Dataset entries
────────────────────────────────────────

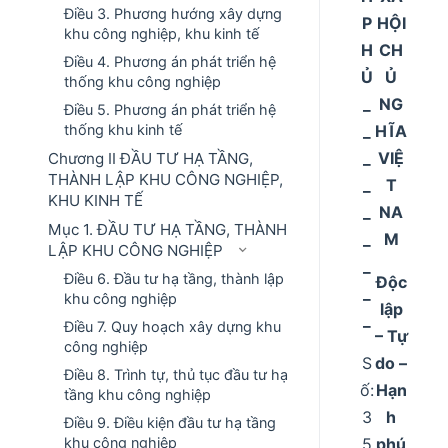
Điều 3. Phương hướng xây dựng
P
HỘI
khu công nghiệp, khu kinh tế
H
CH
Điều 4. Phương án phát triển hệ
Ủ
Ủ
thống khu công nghiệp
_
NG
Điều 5. Phương án phát triển hệ
_
HĨA
thống khu kinh tế
_
VIỆ
Chương II ĐẦU TƯ HẠ TẦNG,
THÀNH LẬP KHU CÔNG NGHIỆP,
_
T
KHU KINH TẾ
_
NA
Mục 1. ĐẦU TƯ HẠ TẦNG, THÀNH
_
M
LẬP KHU CÔNG NGHIỆP
_
Điều 6. Đầu tư hạ tầng, thành lập
Độc
_
khu công nghiệp
lập
_
Điều 7. Quy hoạch xây dựng khu
– Tự
công nghiệp
S
do –
Điều 8. Trình tự, thủ tục đầu tư hạ
ố:
Hạn
tầng khu công nghiệp
3
h
Điều 9. Điều kiện đầu tư hạ tầng
5
phú
khu công nghiệp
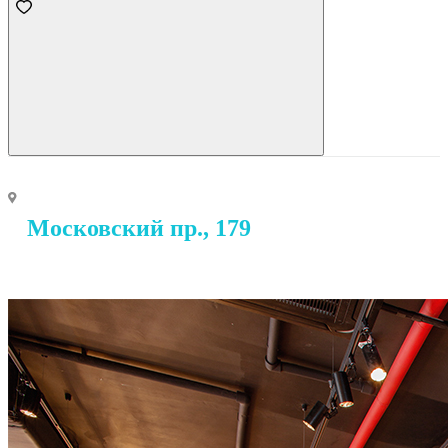
Московский пр., 179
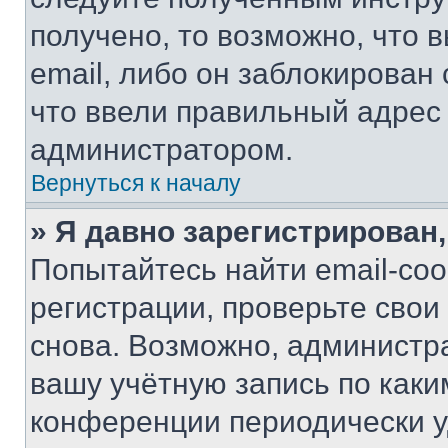
получено, то возможно, что 
email, либо он заблокирован
что ввели правильный адрес 
администратором.
Вернуться к началу
» Я давно зарегистрирован,
Попытайтесь найти email-со
регистрации, проверьте свои
снова. Возможно, администр
вашу учётную запись по каки
конференции периодически у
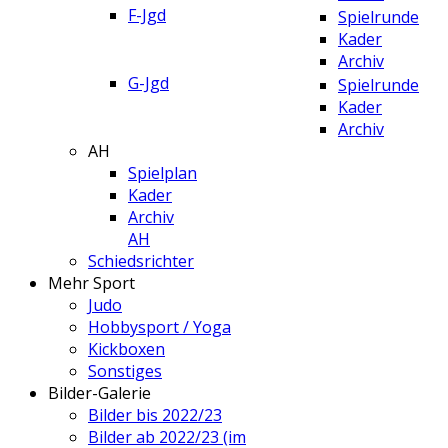
F-Jgd
Spielrunde
Kader
Archiv
G-Jgd
Spielrunde
Kader
Archiv
AH
Spielplan
Kader
Archiv
AH
Schiedsrichter
Mehr Sport
Judo
Hobbysport / Yoga
Kickboxen
Sonstiges
Bilder-Galerie
Bilder bis 2022/23
Bilder ab 2022/23 (im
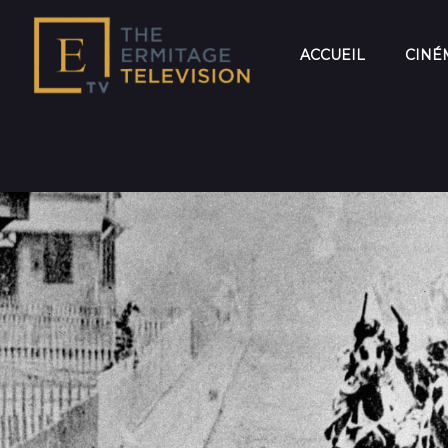
ACCUEIL
CINÉ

────────────────────────────────────────

Task brief → Across the entries above, state how many lines include the string "email", with no other text.

Written reply → 2